Would you return every entry, exactly as it is written?

[Records from a data source]
▼▼▼
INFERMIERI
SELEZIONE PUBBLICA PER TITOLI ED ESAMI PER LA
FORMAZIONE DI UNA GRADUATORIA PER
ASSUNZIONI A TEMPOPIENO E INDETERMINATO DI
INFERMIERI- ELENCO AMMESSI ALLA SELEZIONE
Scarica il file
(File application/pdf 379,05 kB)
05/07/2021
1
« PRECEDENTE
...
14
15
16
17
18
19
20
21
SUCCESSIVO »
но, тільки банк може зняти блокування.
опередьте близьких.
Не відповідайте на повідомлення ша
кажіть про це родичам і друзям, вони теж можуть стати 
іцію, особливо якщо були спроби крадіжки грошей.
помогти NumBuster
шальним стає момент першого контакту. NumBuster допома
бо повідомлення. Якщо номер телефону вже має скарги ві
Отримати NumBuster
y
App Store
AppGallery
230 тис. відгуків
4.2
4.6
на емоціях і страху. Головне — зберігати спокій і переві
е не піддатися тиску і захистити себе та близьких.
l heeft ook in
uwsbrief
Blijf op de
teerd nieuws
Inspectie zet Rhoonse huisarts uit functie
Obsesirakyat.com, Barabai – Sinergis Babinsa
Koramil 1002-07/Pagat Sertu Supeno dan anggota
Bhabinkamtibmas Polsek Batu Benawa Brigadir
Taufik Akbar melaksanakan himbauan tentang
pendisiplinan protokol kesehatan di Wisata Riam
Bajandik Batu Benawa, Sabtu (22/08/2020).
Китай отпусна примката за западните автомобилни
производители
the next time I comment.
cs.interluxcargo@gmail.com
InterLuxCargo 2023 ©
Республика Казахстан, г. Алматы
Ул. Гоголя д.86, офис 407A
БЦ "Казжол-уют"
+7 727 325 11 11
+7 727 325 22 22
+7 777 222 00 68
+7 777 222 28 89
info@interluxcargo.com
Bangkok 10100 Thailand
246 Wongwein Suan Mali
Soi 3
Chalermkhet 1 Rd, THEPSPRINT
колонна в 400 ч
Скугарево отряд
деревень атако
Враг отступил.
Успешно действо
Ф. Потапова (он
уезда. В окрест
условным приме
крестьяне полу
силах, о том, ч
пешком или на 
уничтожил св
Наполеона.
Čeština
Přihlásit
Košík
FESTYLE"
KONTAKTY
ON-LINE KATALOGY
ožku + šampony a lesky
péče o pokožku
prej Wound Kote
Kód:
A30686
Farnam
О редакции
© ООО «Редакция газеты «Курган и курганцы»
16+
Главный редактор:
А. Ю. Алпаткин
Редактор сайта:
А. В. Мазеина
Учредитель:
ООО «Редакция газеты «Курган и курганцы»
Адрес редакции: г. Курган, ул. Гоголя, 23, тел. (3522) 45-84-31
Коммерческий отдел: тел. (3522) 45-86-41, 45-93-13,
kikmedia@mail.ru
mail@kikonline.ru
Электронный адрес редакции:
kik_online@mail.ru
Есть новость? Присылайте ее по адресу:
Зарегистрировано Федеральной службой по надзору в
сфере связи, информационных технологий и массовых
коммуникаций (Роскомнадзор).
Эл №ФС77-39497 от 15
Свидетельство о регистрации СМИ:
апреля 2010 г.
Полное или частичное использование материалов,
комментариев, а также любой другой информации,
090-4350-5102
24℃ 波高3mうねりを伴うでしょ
▲▲▲
# Result
INFERMIERI
SELEZIONE PUBBLICA PER TITOLI ED ESAMI PER LA
FORMAZIONE DI UNA GRADUATORIA PER
ASSUNZIONI A TEMPOPIENO E INDETERMINATO DI
INFERMIERI- ELENCO AMMESSI ALLA SELEZIONE
Scarica il file
(File application/pdf 379,05 kB)
05/07/2021
1
« PRECEDENTE
...
14
15
16
17
18
19
20
21
SUCCESSIVO »
но, тільки банк може зняти блокування.
опередьте близьких.
Не відповідайте на повідомлення ша
кажіть про це родичам і друзям, вони теж можуть стати 
іцію, особливо якщо були спроби крадіжки грошей.
помогти NumBuster
шальним стає момент першого контакту. NumBuster допома
бо повідомлення. Якщо номер телефону вже має скарги ві
Отримати NumBuster
y
App Store
AppGallery
230 тис. відгуків
4.2
4.6
на емоціях і страху. Головне — зберігати спокій і переві
е не піддатися тиску і захистити себе та близьких.
l heeft ook in
uwsbrief
Blijf op de
teerd nieuws
Inspectie zet Rhoonse huisarts uit functie
Obsesirakyat.com, Barabai – Sinergis Babinsa
Koramil 1002-07/Pagat Sertu Supeno dan anggota
Bhabinkamtibmas Polsek Batu Benawa Brigadir
Taufik Akbar melaksanakan himbauan tentang
pendisiplinan protokol kesehatan di Wisata Riam
Bajandik Batu Benawa, Sabtu (22/08/2020).
Китай отпусна примката за западните автомобилни
производители
the next time I comment.
cs.interluxcargo@gmail.com
InterLuxCargo 2023 ©
Республика Казахстан, г. Алматы
Ул. Гоголя д.86, офис 407A
БЦ "Казжол-уют"
+7 727 325 11 11
+7 727 325 22 22
+7 777 222 00 68
+7 777 222 28 89
info@interluxcargo.com
Bangkok 10100 Thailand
246 Wongwein Suan Mali
Soi 3
Chalermkhet 1 Rd, THEPSPRINT
колонна в 400 ч
Скугарево отряд
деревень атако
Враг отступил.
Успешно действо
Ф. Потапова (он
уезда. В окрест
условным приме
крестьяне полу
силах, о том, ч
пешком или на 
уничтожил св
Наполеона.
Čeština
Přihlásit
Košík
FESTYLE"
KONTAKTY
ON-LINE KATALOGY
ožku + šampony a lesky
péče o pokožku
prej Wound Kote
Kód:
A30686
Farnam
О редакции
© ООО «Редакция газеты «Курган и курганцы»
16+
Главный редактор:
А. Ю. Алпаткин
Редактор сайта:
А. В. Мазеина
Учредитель:
ООО «Редакция газеты «Курган и курганцы»
Адрес редакции: г. Курган, ул. Гоголя, 23, тел. (3522) 45-84-31
Коммерческий отдел: тел. (3522) 45-86-41, 45-93-13,
kikmedia@mail.ru
mail@kikonline.ru
Электронный адрес редакции:
kik_online@mail.ru
Есть новость? Присылайте ее по адресу:
Зарегистрировано Федеральной службой по надзору в
сфере связи, информационных технологий и массовых
коммуникаций (Роскомнадзор).
Эл №ФС77-39497 от 15
Свидетельство о регистрации СМИ:
апреля 2010 г.
Полное или частичное использование материалов,
комментариев, а также любой другой информации,
090-4350-5102
24℃ 波高3mうねりを伴うでしょ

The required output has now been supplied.